Avi J. Cohen is a University Professor of Economics at York University and also teaches at the University of Toronto. He has a PhD in Economics from Stanford University; a BA in Economics from the University of Michigan; is a Life Fellow of Clare Hall, University of Cambridge; is past President of the History of Economics Society; and a former Senior Research Fellow at the Center for the History of Political Economy at Duke University. His research interests are in economic education, the history of economics, and economic history. He has published in the American Economic Review, Journal of Economic Perspectives, Journal of Economic Education, Eastern Economic Journal, History of Political Economy, Journal of the History of Economic Thought, Cambridge Journal of Economics, Journal of Economic History, and Explorations in Economic History, among other journals and books.

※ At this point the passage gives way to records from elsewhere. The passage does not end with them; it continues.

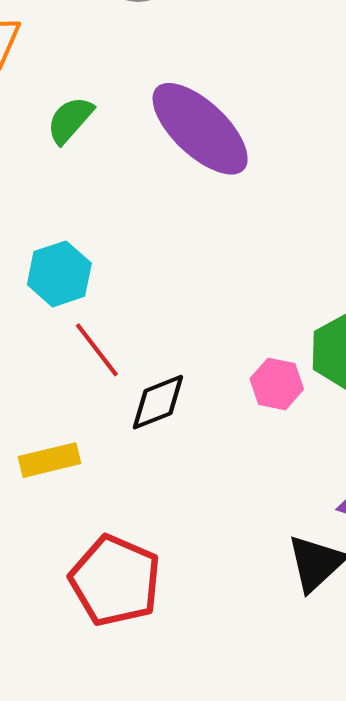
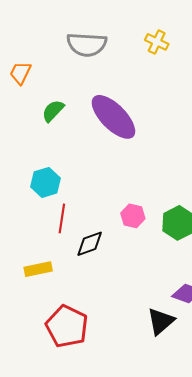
red line: (97, 350) -> (62, 218), turned 44
pink hexagon: (277, 384) -> (133, 216), moved

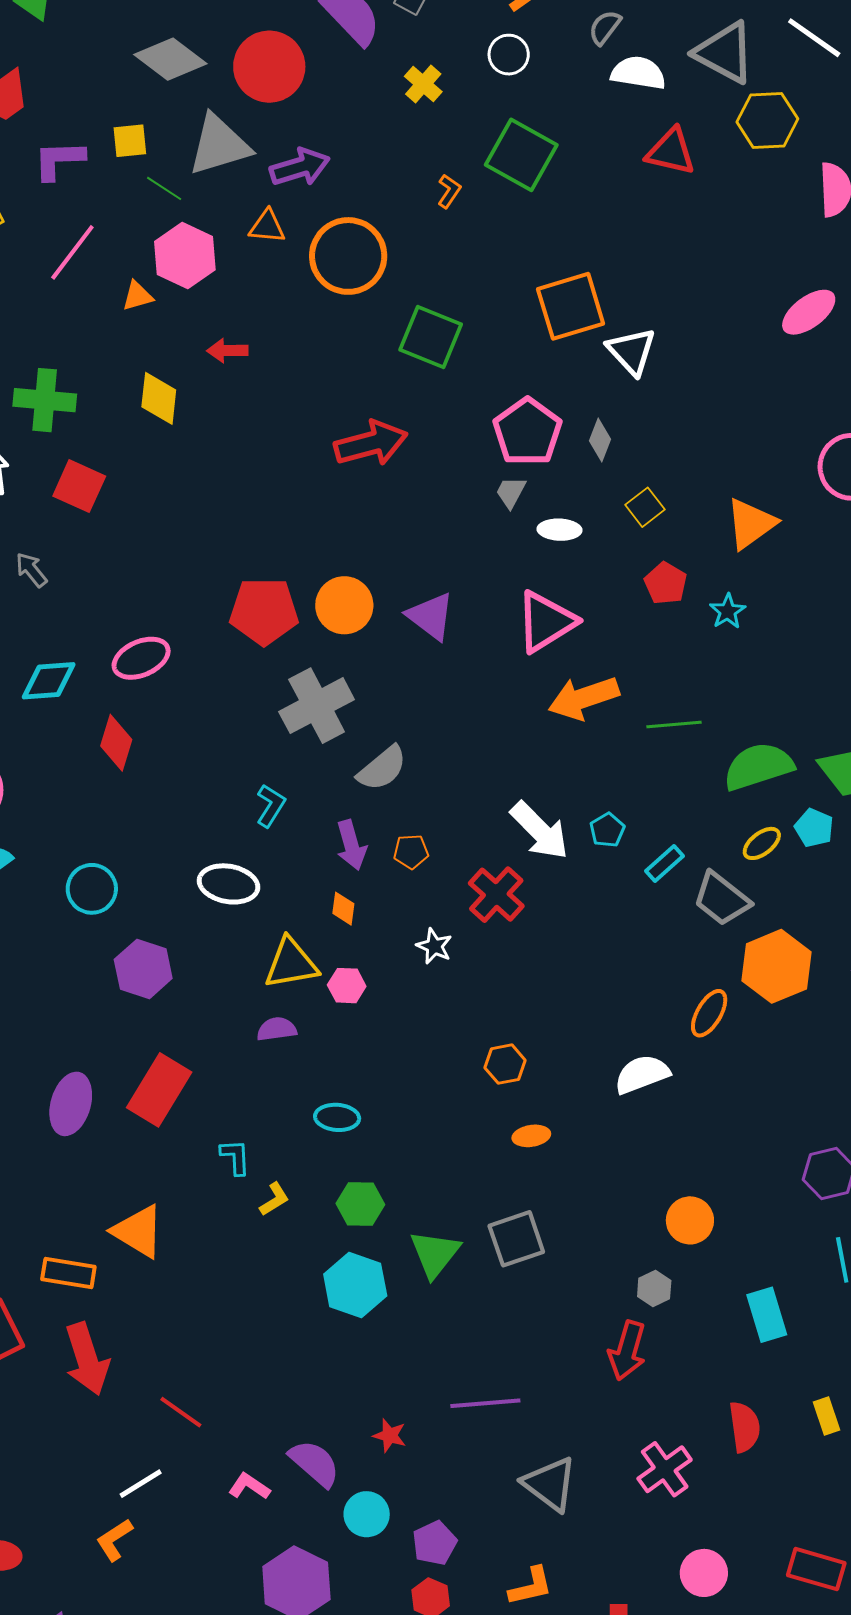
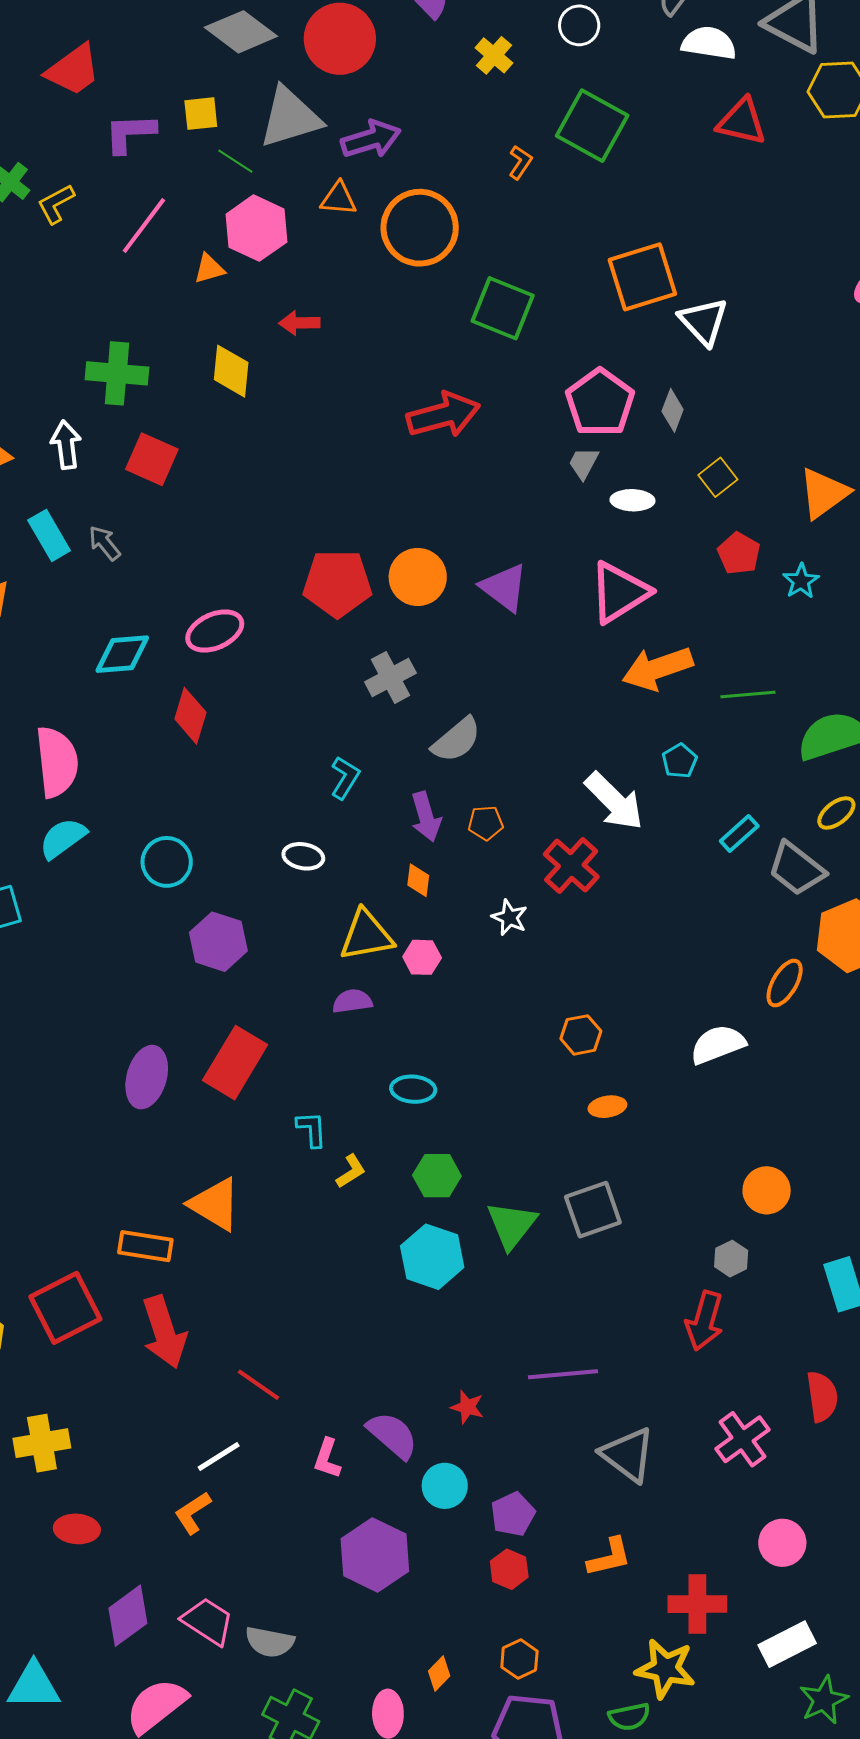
gray cross: (317, 706) -> (390, 677), size x0.7
cyan pentagon: (607, 830) -> (680, 761), moved
white ellipse: (228, 884) -> (303, 856), size x0.7
pink L-shape: (249, 1486) -> (327, 1459), turned -105

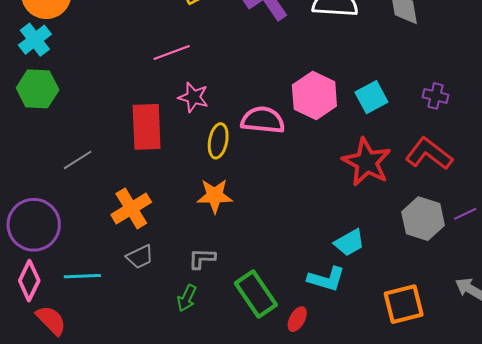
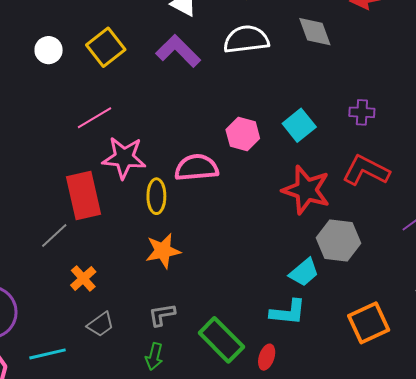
pink hexagon: (314, 96) -> (243, 134), size x0.7
pink star: (193, 97) -> (124, 158), size x1.4
gray line: (78, 160) -> (54, 235), moved
orange cross: (131, 208) -> (83, 278), size x0.7
gray hexagon: (423, 219) -> (338, 241), moved

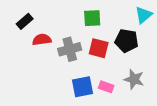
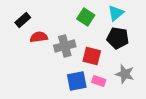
cyan triangle: (144, 15) -> (116, 13), moved
green square: (92, 18) -> (86, 17), turned 36
red square: (99, 48) -> (92, 56), moved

He was a pioneer in integration of writing into Economics courses. A 1991 AEA-commissioned report on “The Status and Prospects of the Economics Major” (Siegfried et al. 1991) introduced the importance for Economics of the Writing Across the Curriculum movement. The Journal of Economic Education followed with a 1993 mini-symposium on writing, which included his first collaboration with a writing instructor (Cohen and Spencer 1993). A more recent collaboration, integrating abstract and op-ed writing assignments into a face-to-face principles course with 500 students, and an online course with 400 students, also appears in the JEE (Cohen and Williams 2019).

Prior to authoring Micro/Macro Economics for Life, he was a long-time creator of educational materials, starting in 1992 and continuing through eight editions of Study Guides for the Parkin and Bade introductory Economics textbooks. 

Avi was an early adopter of technologies. After a 2003 visit to the University of Central Florida (award-winning pioneers in online and blended learning) he created a UCF-like 10-week faculty development course called do TEL (Technology Enhanced Learning), training instructors interested in transforming traditional courses into blended and online formats.

Professor Cohen is a member of  the American Economic Association Committee on Economic Education (AEACEE), and the winner of numerous teaching awards, including the 3M Teaching Fellowship , Canada's most prestigious national award for educational leadership.

Scott Wolla is the economic education coordinator at the Federal Reserve Bank of St. Louis, where he develops economics curricula including lessons, online learning modules, videos, and podcasts, and provides professional development. He has a Ph.D. in curriculum and instruction from St. Louis University, M.A. in economics for educators from the University of Delaware, M.S. from Bemidji State University, and B.S. from Minnesota State University Moorhead.  He has produced over 300 published teaching resources, including lessons, online learning modules, videos, articles, and podcasts. He is the voice and face of the popular Economic Lowdown podcast and video series, and he is a primary author and content editor of Page One Economics. 

His research and pedagogy articles appear in The Journal of Economic Education, The American Economist, Review of Political Economy, Journal of Economics Teaching, Social Education, and Social Studies Research and Practice; and he has written chapters for books such as Innovations in Economic Education: Promising Practices for Teachers and Students K-16. His work has been highlighted by major news media including The Economist, National Public Radio, Bloomberg News, and BBC News.
Scott is a leader on diversity-related issues in economic education. In 2018 he launched the award-winning St. Louis Fed Women in Economics Symposium to encourage collegiate women to pursue economics.  And, as chair of Federal Reserve Education, in the weeks of unrest following the death of George Floyd, he led a series of webinars under the banner of Discussing Race in the Economics Classroom, the series broke new ground and set attendance records for the Federal Reserve System Economic Education Committee. 
In 2019, seeing the monetary policy curriculum gap he partnered with an economist at the Federal Reserve Board of Governors to design a national public information campaign to inform instructors of the significant changes to policy and to support them with teaching resources as they made the transition to teaching new material. In doing so, they changed the way American instructors teach monetary policy. Their work was featured in The Economist and National Public Radio's popular economics program and podcast, The Indicator. 
Scott has served on the Federal Reserve Economic Education Leads Committee since 2015 and was served as Chair the Federal Reserve System Economic Education Committee in 2019-2020. He also serves on the executive board of the National Association of Economic Educators (NAEE); and in 2020 NAEE awarded him the Bessie B. Moore Service Award in recognition for his service to economic education community. In addition, he was awarded the 2018 St. Louis Fed President's Award for Innovation for the Women in Economics Symposium. 

Prior to the St. Louis Fed, Scott taught economics and history in Minnesota for  fourteen years. During that time, he was the winner of numerous teaching awards  including the 3M Economic Educator Excellence Award (2006) and the Innovative  Economic Educator Award (2003) by the Minnesota Council on Economic Education.  Scott currently teaches economics as an adjunct at Washington University in St. Louis.